Alla riapertura delle scuole si intreccia anche una riflessione sulle urgenze del Paese, «che chiedono una ben più grande serietà da parte del Governo. Ad esempio, nessuno si nasconde dal fatto che il Ministero dell’Educazione intende arruolare 3.200 insegnanti e li chiama auxiliary teachers perché non intende passarli di ruolo, ma solo impiegarli per pochi mesi e poi lasciarli a casa. Serve un cambiamento nella prevenzione e lotta al virus all’interno del Malawi che si coniughi con le attese del G7, il piano UE per immunizzare tutto il mondo e i vaccini donati dai leaders mondiali per fermare la pandemia: i Paesi poveri da soli non potranno arrestare il virus. “Vogliamo lasciare un buon pianeta e non solo una buona moneta” è stato detto, un messaggio che si può finalmente tradurre con “the World first”. Grandi attese. Ma anche impegno a partire da ogni villaggio e capanna del continente africano.

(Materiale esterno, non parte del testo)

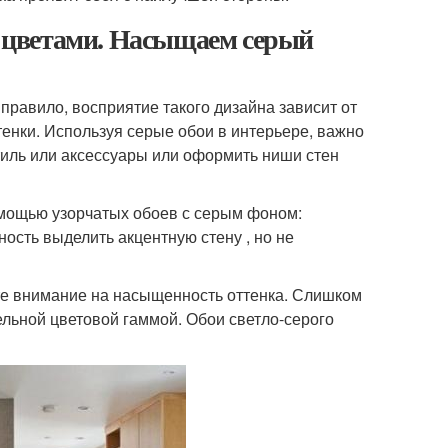
 с цветами. Насыщаем серый
правило, восприятие такого дизайна зависит от
енки. Используя серые обои в интерьере, важно
стиль или аксессуары или оформить ниши стен
омощью узорчатых обоев с серым фоном:
ость выделить акцентную стену , но не
ите внимание на насыщенность оттенка. Слишком
ельной цветовой гаммой. Обои светло-серого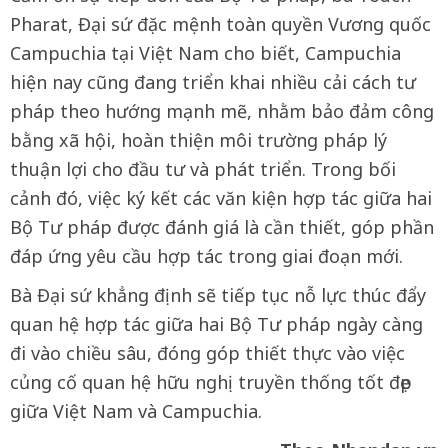
Pharat, Đại sứ đặc mệnh toàn quyền Vương quốc
Campuchia tại Việt Nam cho biết, Campuchia
hiện nay cũng đang triển khai nhiều cải cách tư
pháp theo hướng mạnh mẽ, nhằm bảo đảm công
bằng xã hội, hoàn thiện môi trường pháp lý
thuận lợi cho đầu tư và phát triển. Trong bối
cảnh đó, việc ký kết các văn kiện hợp tác giữa hai
Bộ Tư pháp được đánh giá là cần thiết, góp phần
đáp ứng yêu cầu hợp tác trong giai đoạn mới.
Bà Đại sứ khẳng định sẽ tiếp tục nỗ lực thúc đẩy
quan hệ hợp tác giữa hai Bộ Tư pháp ngày càng
đi vào chiều sâu, đóng góp thiết thực vào việc
củng cố quan hệ hữu nghị truyền thống tốt đẹp
giữa Việt Nam và Campuchia.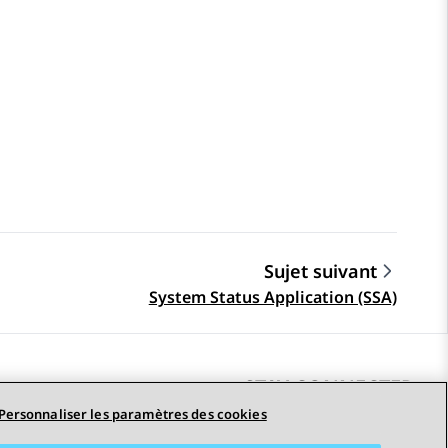
Sujet suivant
System Status Application (SSA)
STAY CONNECTED
Personnaliser les paramètres des cookies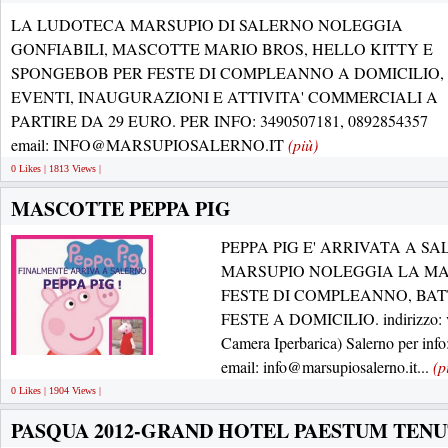
LA LUDOTECA MARSUPIO DI SALERNO NOLEGGIA
GONFIABILI, MASCOTTE MARIO BROS, HELLO KITTY E
SPONGEBOB PER FESTE DI COMPLEANNO A DOMICILIO,
EVENTI, INAUGURAZIONI E ATTIVITA' COMMERCIALI A
PARTIRE DA 29 EURO. PER INFO: 3490507181, 0892854357
email: INFO@MARSUPIOSALERNO.IT
(più)
0 Likes | 1813 Views |
MASCOTTE PEPPA PIG
PEPPA PIG E' ARRIVATA A S
MARSUPIO NOLEGGIA LA MAS
FESTE DI COMPLEANNO, BA
FESTE A DOMICILIO. indirizzo: vi
Camera Iperbarica) Salerno per in
email: info@marsupiosalerno.it...
(p
0 Likes | 1904 Views |
PASQUA 2012-GRAND HOTEL PAESTUM TENU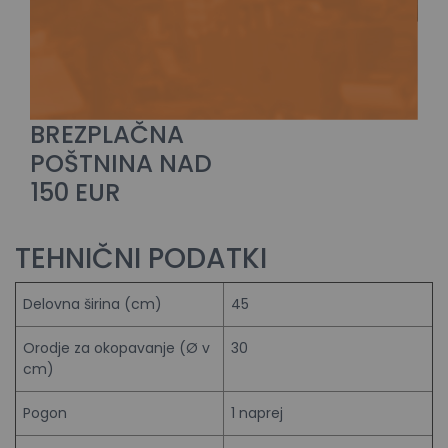
BREZPLAČNA
POŠTNINA NAD
150 EUR
TEHNIČNI PODATKI
Delovna širina (cm)
45
Orodje za okopavanje (Ø v
30
cm)
Pogon
1 naprej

E così la missione ricomincia ancora. Piccole storie per costruirci un domani senza virus. Senza arrenderci anche quando bisognerebbe fermarsi. In Malawi vogliamo continuare a seminare speranza e sostenere tutti gli studenti che il 22 febbraio hanno provato a ricominciare. Anche questo è un vaccino che può sconfiggere il virus. Perché senza la scuola non cambierà mai nulla».